At the turn of the last century, landscape architects played a pivotal role in designing and shaping North America's expanding metropolitan regions. From Olmsted to Nolen, the integration of landscape, housing, and the suburban way of life were inextricably linked. While the globally ubiquitous suburban contemporary model is radically different from the Riversides, Palos Verdes Estates, and countless modernist Garden Cities of the last century, there has been very little progress and design innovation in the shaping of public open space and parks in today's suburbia. This research supports design exploration by understanding the contemporary environmental, infrastructural, social, economic, and cultural dimensions of suburban public parks. In the long term, this will help identify innovative strategies for environmentally and socially resilient design of benefit to suburban communities everywhere. This research primer would help public agencies evaluate and improve their current approach to park revitalization and infrastructure renewal. For developers, it will provide them with a different approach to suburban park design, based on precedent-setting and contextual readings of contemporary landscape architecture and urbanism. The proposed research would also benefit municipalities by highlighting new potential relationships across departments that may not have otherwise worked together (e.g. public health and water infrastructure). The research ultimately aims to generate a primer for these publicly developed and managed assets. The possibility lies in maximizing and rendering visible undervalued, or non-existent, socioecological co-benefits through design. 

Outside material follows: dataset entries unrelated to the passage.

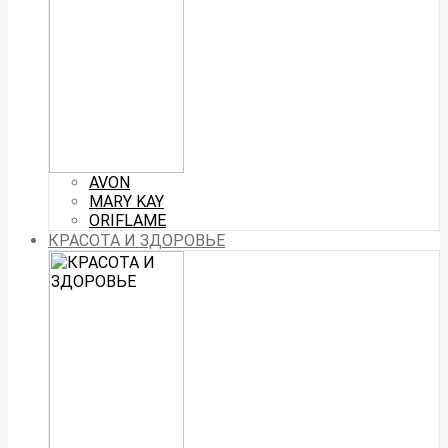
AVON
MARY KAY
ORIFLAME
КРАСОТА И ЗДОРОВЬЕ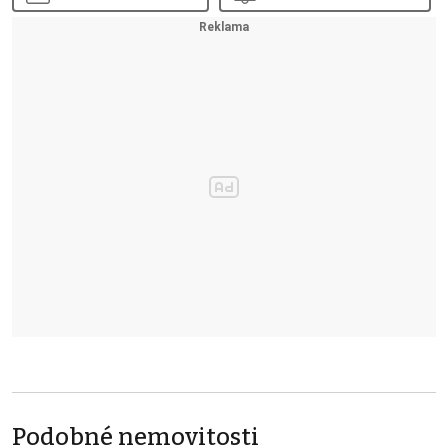
Podobné nemovitosti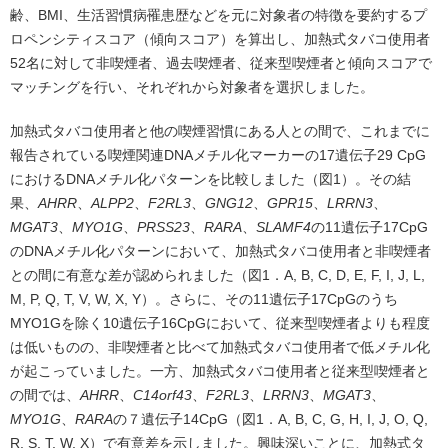
齢、BMI、生活習慣病罹患歴などを元に対象者の特徴を要約するプ
ロペンシティスコア（傾向スコア）を算出し、加熱式タバコ使用者
52名に対して非喫煙者、過去喫煙者、従来型喫煙者と傾向スコアで
マッチングを行い、それぞれから対象者を選択しました。
加熱式タバコ使用者と他の喫煙習慣にある人との間で、これまでに
報告されている喫煙関連DNAメチル化マーカーの17遺伝子29 CpG
におけるDNAメチル化パターンを比較しました（図1）。その結
果、
AHRR
、
ALPP2
、
F2RL3
、
GNG12
、
GPR15
、
LRRN3
、
MGAT3
、
MYO1G
、
PRSS23
、
RARA
、
SLAMF4
の11遺伝子17CpG
のDNAメチル化パターンにおいて、加熱式タバコ使用者と非喫煙者
との間に有意な差が認められました（図1．A, B, C, D, E, F, I, J, L,
M, P, Q, T, V, W, X, Y）。さらに、その11遺伝子17CpGのうち
MYO1Gを除く10遺伝子16CpGにおいて、従来型喫煙者よりも程度
は低いものの、非喫煙者と比べて加熱式タバコ使用者で低メチル化
が起こっていました。一方、加熱式タバコ使用者と従来型喫煙者と
の間では、
AHRR
、
C14orf43
、
F2RL3
、
LRRN3
、
MGAT3
、
MYO1G
、
RARA
の７遺伝子14CpG（図1．A, B, C, G, H, I, J, O, Q,
R, S, T, W, X）で有意差を示しました。興味深いことに、加熱式タ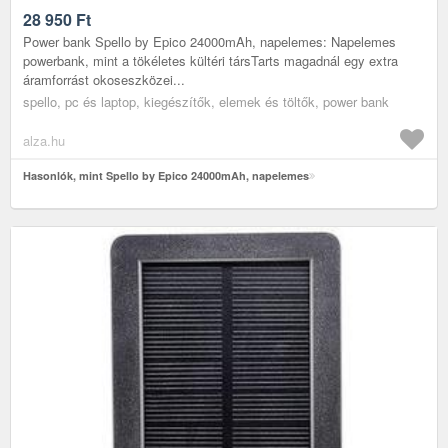
28 950
Ft
Power bank Spello by Epico 24000mAh, napelemes: Napelemes
powerbank, mint a tökéletes kültéri társTarts magadnál egy extra
áramforrást okoseszközei...
spello, pc és laptop, kiegészítők, elemek és töltők, power bank
alza.hu
Hasonlók, mint Spello by Epico 24000mAh, napelemes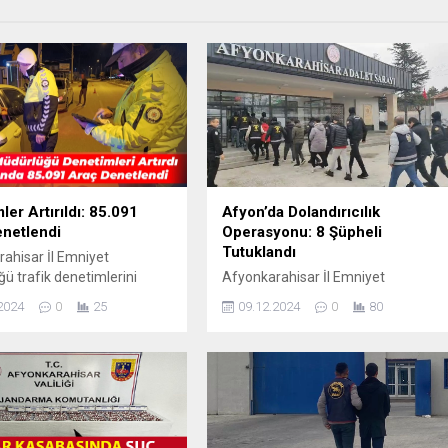
ler Artırıldı: 85.091
Afyon’da Dolandırıcılık
netlendi
Operasyonu: 8 Şüpheli
Tutuklandı
ahisar İl Emniyet
ü trafik denetimlerini
Afyonkarahisar İl Emniyet
2024 yılı boyunca trafik
Müdürlüğü ekipleri, suç ve suçluyla
2024
0
25
09.12.2024
0
80
ini sağlamak, alkol ve
mücadele kapsamında önemli bir
ucu/uyarıcı madde
operasyona imza attı. Kendisini
asker, polis veya Cumhuriyet Savcıs
gibi kamu görevlisi olarak tanıtarak
vatandaşları dolandıran bir şebeke
tespit edildi. Şüphelilerin,
vatandaşları arayarak toplamda 5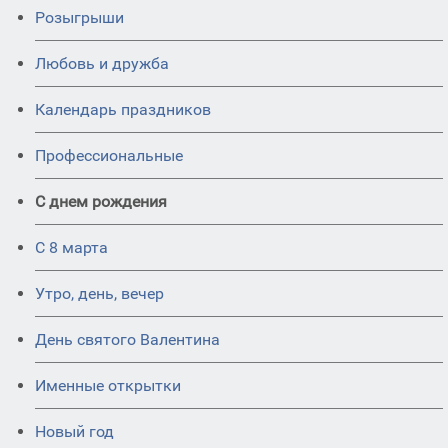
Розыгрыши
Любовь и дружба
Календарь праздников
Профессиональные
С днем рождения
С 8 марта
Утро, день, вечер
День святого Валентина
Именные открытки
Новый год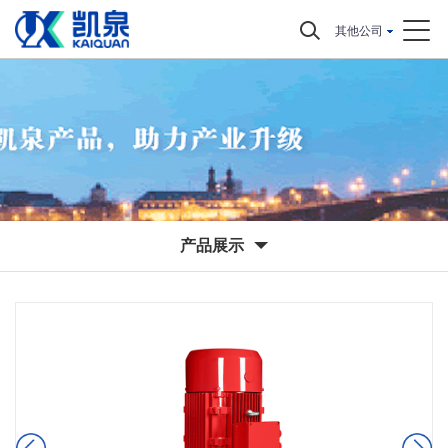
其他公司
产品展示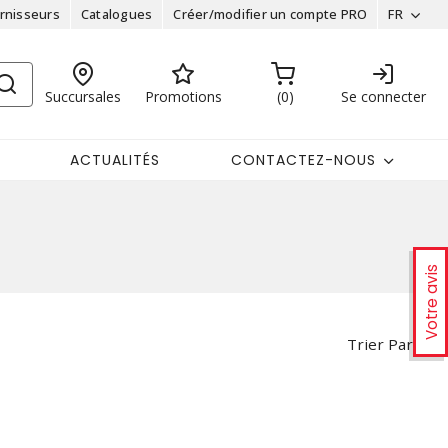
rnisseurs
Catalogues
Créer/modifier un compte PRO
FR
Succursales
Promotions
0
Se connecter
ACTUALITÉS
CONTACTEZ-NOUS
Votre avis
Trier Par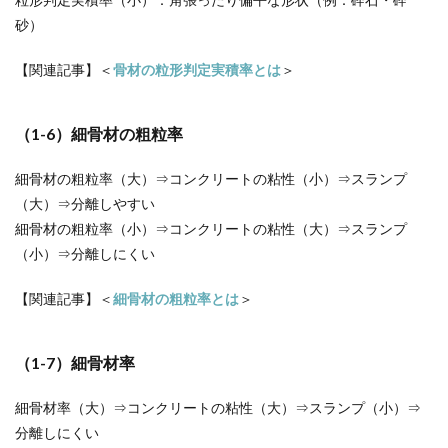
砂）
【関連記事】＜
骨材の粒形判定実積率とは
＞
（1-6）細骨材の粗粒率
細骨材の粗粒率（大）⇒コンクリートの粘性（小）⇒スランプ
（大）⇒分離しやすい
細骨材の粗粒率（小）⇒コンクリートの粘性（大）⇒スランプ
（小）⇒分離しにくい
【関連記事】＜
細骨材の粗粒率とは
＞
（1-7）細骨材率
細骨材率（大）⇒コンクリートの粘性（大）⇒スランプ（小）⇒
分離しにくい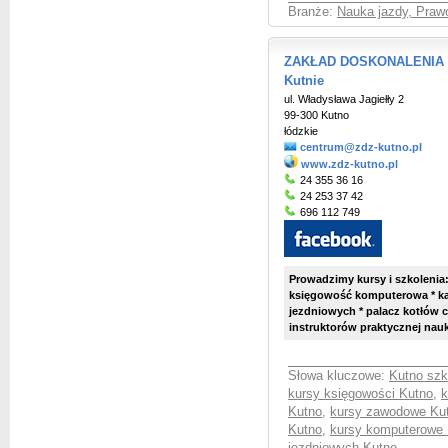
Branże:
Nauka jazdy, Praw
ZAKŁAD DOSKONALENIA 
Kutnie
ul. Władysława Jagiełły 2
99-300 Kutno
łódzkie
centrum@zdz-kutno.pl
www.zdz-kutno.pl
24 355 36 16
24 253 37 42
696 112 749
Prowadzimy kursy i szkolenia:
księgowość komputerowa * ka
jezdniowych * palacz kotłów c
instruktorów praktycznej na
Słowa kluczowe:
Kutno sz
kursy księgowości Kutno
,
k
Kutno
,
kursy zawodowe Ku
Kutno
,
kursy komputerowe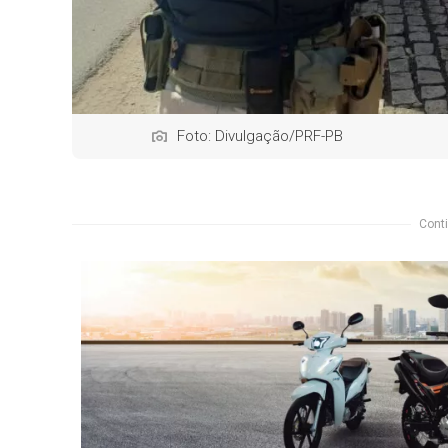
Foto: Divulgação/PRF-PB
Conti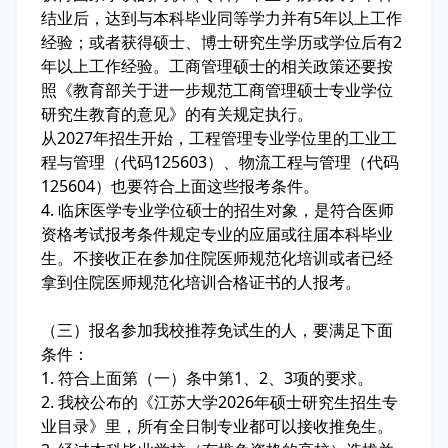
结业后，达到与本科毕业同等学力并有5年以上工作
经验；或者获得硕士、博士研究生学历或学位后有2
年以上工作经验。工商管理硕士的相关政策还要按
照《教育部关于进一步规范工商管理硕士专业学位
研究生教育的意见》的有关规定执行。
从2027年招生开始，工程管理专业学位里的工业工
程与管理（代码125603）、物流工程与管理（代码
125604）也要符合上面这些报考条件。
4. 临床医学专业学位硕士的招生对象，是符合医师
资格考试报考条件规定专业的应届或往届本科毕业
生。不接收正在参加住院医师规范化培训或者已经
拿到住院医师规范化培训合格证书的人报考。
（三）报名参加我校推荐免试生的人，要满足下面
条件：
1. 符合上面第（一）条中第1、2、3项的要求。
2. 我校公布的《江苏大学2026年硕士研究生招生专
业目录》里，所有全日制专业都可以接收推免生。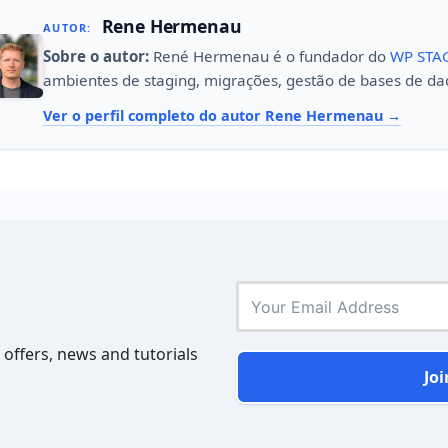
Rene Hermenau
AUTOR:
Sobre o autor:
René Hermenau é o fundador do
WP STA
ambientes de staging, migrações, gestão de bases de da
Ver o perfil completo do autor Rene Hermenau
 offers, news and tutorials
Joi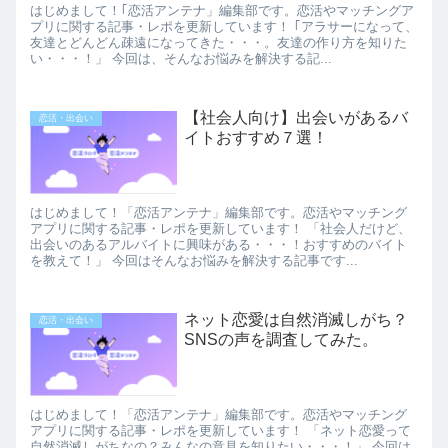
はじめまして！｢恋活アンテナ」編集部です。恋活やマッチングア
プリに関する記事・レポを更新しています！ ｢アラサーになって、
友達とどんどん疎遠になってきた・・・。友達の作り方を知りた
い・・・！」 今回は、そんなお悩みを解決する記...
【社会人向け】出会いがあるバ
恋活・出会い
イトおすすめ７選！
はじめまして！「恋活アンテナ」編集部です。恋活やマッチング
アプリに関する記事・レポを更新しています！ 「社会人だけど、
出会いのあるアルバイトに興味がある・・・！おすすめのバイト
を教えて！」 今回はそんなお悩みを解決する記事です...
ネット恋愛は自然消滅しがち？
恋活・出会い
SNSの声を調査してみた。
はじめまして！「恋活アンテナ」編集部です。恋活やマッチング
アプリに関する記事・レポを更新しています！ 「ネット恋愛って
自然消滅しがちなの？みんなの意見を知りたい・・・！」 今回は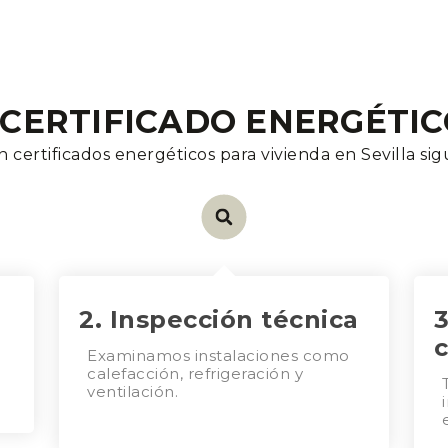
CERTIFICADO ENERGÉTIC
certificados energéticos para vivienda en Sevilla sigu
2. Inspección técnica
3
c
Examinamos instalaciones como
calefacción, refrigeración y
ventilación.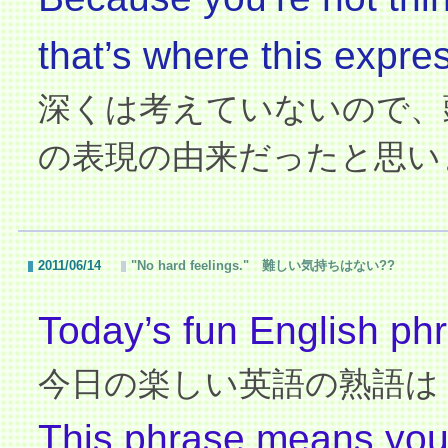
that’s where this expre
深くは考えていないので、
の表現の由来だったと思い
2011/06/14
"No hard feelings." 難しい気持ちはない??
Today’s fun English phr
今日の楽しい英語の熟語は
This phrase means you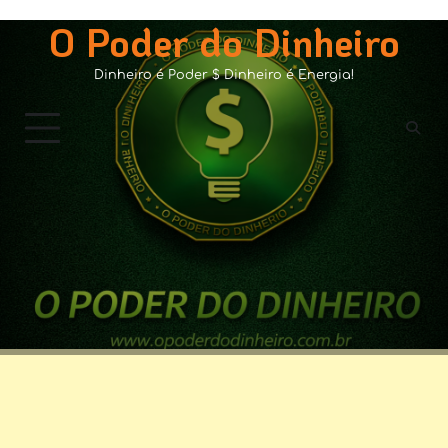
Skip
O Poder do Dinheiro
to
content
Dinheiro é Poder $ Dinheiro é Energia!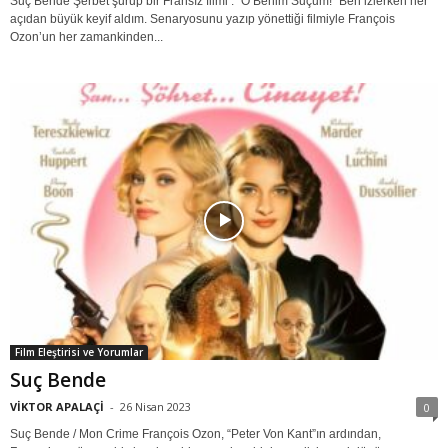
Suç Bende Şerbet şurup bir Fransız filmi : ''O Benim Suçum!'' Ben izlerken her
açıdan büyük keyif aldım. Senaryosunu yazıp yönettiği filmiyle François
Ozon’un her zamankinden...
Film Eleştirisi ve Yorumlar
Suç Bende
VİKTOR APALAÇİ
-
26 Nisan 2023
0
Suç Bende / Mon Crime François Ozon, “Peter Von Kant”ın ardından,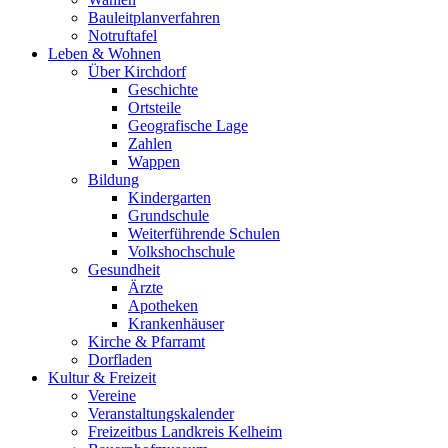
Bauleitplanverfahren
Notruftafel
Leben & Wohnen
Über Kirchdorf
Geschichte
Ortsteile
Geografische Lage
Zahlen
Wappen
Bildung
Kindergarten
Grundschule
Weiterführende Schulen
Volkshochschule
Gesundheit
Ärzte
Apotheken
Krankenhäuser
Kirche & Pfarramt
Dorfladen
Kultur & Freizeit
Vereine
Veranstaltungskalender
Freizeitbus Landkreis Kelheim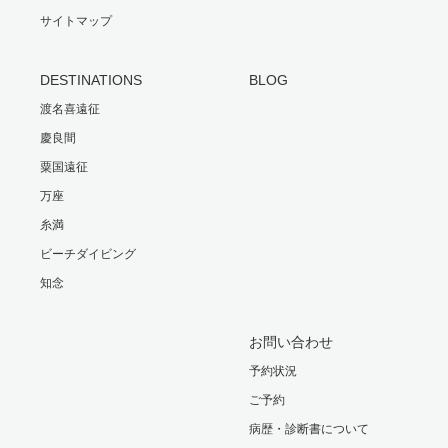
サイトマップ
DESTINATIONS
BLOG
渡名喜遠征
慶良間
粟国遠征
万座
糸満
ビーチダイビング
知念
お問い合わせ
予約状況
ご予約
病歴・診断書について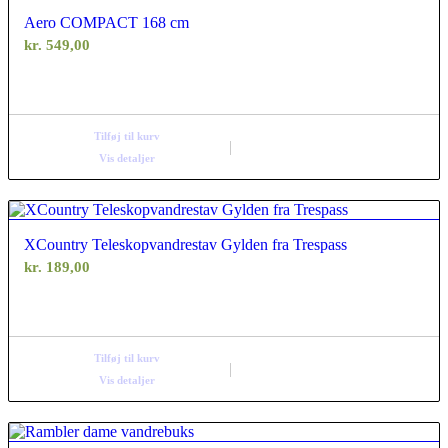
Aero COMPACT 168 cm
kr.
549,00
Tilføj til kurv
Vis detaljer
XCountry Teleskopvandrestav Gylden fra Trespass
kr.
189,00
Tilføj til kurv
Vis detaljer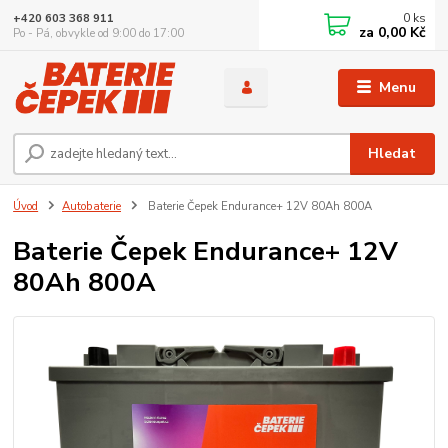
0
ks
+420 603 368 911
za
0,00 Kč
Po - Pá, obvykle od 9:00 do 17:00
Menu
Hledat
Úvod
Autobaterie
Baterie Čepek Endurance+ 12V 80Ah 800A
Baterie Čepek Endurance+ 12V
80Ah 800A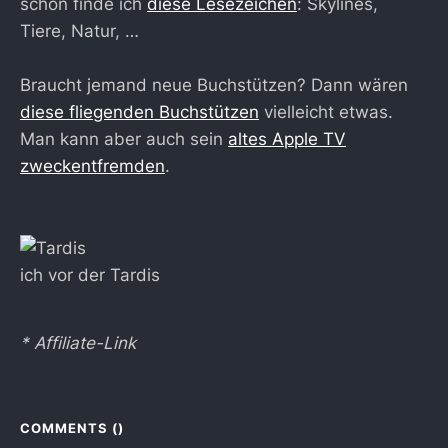
schön finde ich
diese Lesezeichen
: Skylines,
Tiere, Natur, …
Braucht jemand neue Buchstützen? Dann wären
diese fliegenden Buchstützen
vielleicht etwas.
Man kann aber auch sein
altes Apple TV
zweckentfremden
.
ich vor der Tardis
* Affiliate-Link
COMMENTS (
)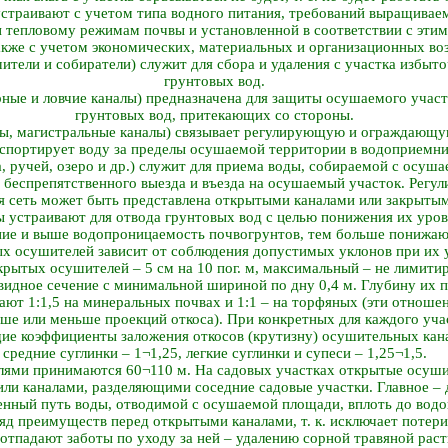
траивают с учетом типа водного питания, требований выращиваем
 тепловому режимам почвы и установленной в соответствии с эти
акже с учетом экономических, материальных и организационных во
ители и собиратели) служит для сбора и удаления с участка избыт
грунтовых вод.
ные и ловчие каналы) предназначена для защиты осушаемого участ
грунтовых вод, притекающих со стороны.
ры, магистральные каналы) связывает регулирующую и ограждающу
спортирует воду за пределы осушаемой территории в водоприемни
, ручей, озеро и др.) служит для приема воды, собираемой с осуш
 беспрепятственного выезда и въезда на осушаемый участок. Рег
я сеть может быть представлена открытыми каналами или закрыты
 устраивают для отвода грунтовых вод с целью понижения их уров
ие и выше водопроницаемость почвогрунтов, тем больше понижаю
х осушителей зависит от соблюдения допустимых уклонов при их
крытых осушителей – 5 см на 10 пог. м, максимальный – не лимитир
дное сечение с минимальной шириной по дну 0,4 м. Глубину их пр
ают 1:1,5 на минеральных почвах и 1:1 – на торфяных (эти отношен
льше или меньше проекций откоса). При конкретных для каждого уч
ие коэффициенты заложения откосов (крутизну) осушительных канал
средние суглинки – 1¬1,25, легкие суглинки и супеси – 1,25¬1,5.
лями принимаются 60¬110 м. На садовых участках открытые осуш
и каналами, разделяющими соседние садовые участки. Главное – 
енный путь воды, отводимой с осушаемой площади, вплоть до вод
яд преимуществ перед открытыми каналами, т. к. исключает потер
отпадают заботы по уходу за ней – удалению сорной травяной раст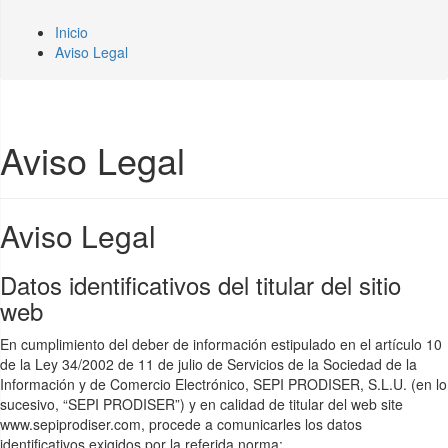
Inicio
Aviso Legal
Aviso Legal
Aviso Legal
Datos identificativos del titular del sitio
web
En cumplimiento del deber de información estipulado en el artículo 10
de la Ley 34/2002 de 11 de julio de Servicios de la Sociedad de la
Información y de Comercio Electrónico, SEPI PRODISER, S.L.U. (en lo
sucesivo, “SEPI PRODISER”) y en calidad de titular del web site
www.sepiprodiser.com, procede a comunicarles los datos
identificativos exigidos por la referida norma: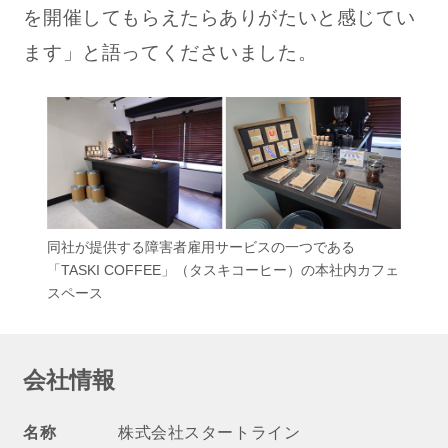
を開催してもらえたらありがたいと感じてい
ます」と語ってくださいました。
同社が提供する障害者雇用サービスの一つである
「TASKI COFFEE」（タスキコーヒー）の本社内カフェ
スペース
会社情報
名称
株式会社スタートライン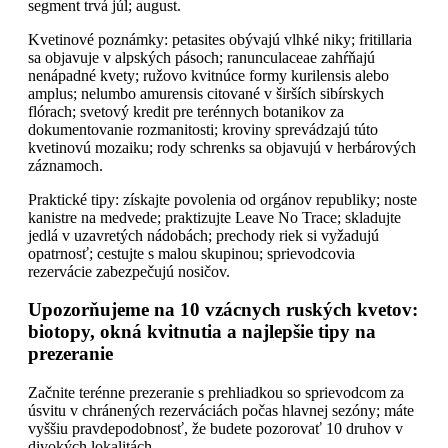
segment trvá júl; august.
Kvetinové poznámky: petasites obývajú vlhké niky; fritillaria
sa objavuje v alpských pásoch; ranunculaceae zahŕňajú
nenápadné kvety; ružovo kvitnúce formy kurilensis alebo
amplus; nelumbo amurensis citované v širších sibírskych
flórach; svetový kredit pre terénnych botanikov za
dokumentovanie rozmanitosti; kroviny sprevádzajú túto
kvetinovú mozaiku; rody schrenks sa objavujú v herbárových
záznamoch.
Praktické tipy: získajte povolenia od orgánov republiky; noste
kanistre na medvede; praktizujte Leave No Trace; skladujte
jedlá v uzavretých nádobách; prechody riek si vyžadujú
opatrnosť; cestujte s malou skupinou; sprievodcovia
rezervácie zabezpečujú nosičov.
Upozorňujeme na 10 vzácnych ruských kvetov:
biotopy, okná kvitnutia a najlepšie tipy na
prezeranie
Začnite terénne prezeranie s prehliadkou so sprievodcom za
úsvitu v chránených rezerváciách počas hlavnej sezóny; máte
vyššiu pravdepodobnosť, že budete pozorovať 10 druhov v
divokých lokalitách.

Climate resilience and adaptation planning have been criticized for overlooking social vulnerability and failing to engage with equity and power issues. This places a focus on the vulnerability of under-represented populations to the impacts of climate adaptation planning policy actionThis project defines and identifies attributes that link social equity to physical urban resilience– especially in public open space assets (such as suburban parks) and other public realm infrastructures. These links occur at the intersection of socio demographic information, geophysical conditions, urban form, planning policy, public health, and climate risks. The work aims to highlight the environmental, infrastructural, social, economic, and cultural inventories and tools necessary for transforming untapped and underutilized public assets across metropolitan regions. The project also aims to directly address potential dangers of climate-induced gentrification brought upon by a) unequal publicly funded blue-green infrastructure investment at the expense of other social services and b) increased land values through enhanced protection from risk.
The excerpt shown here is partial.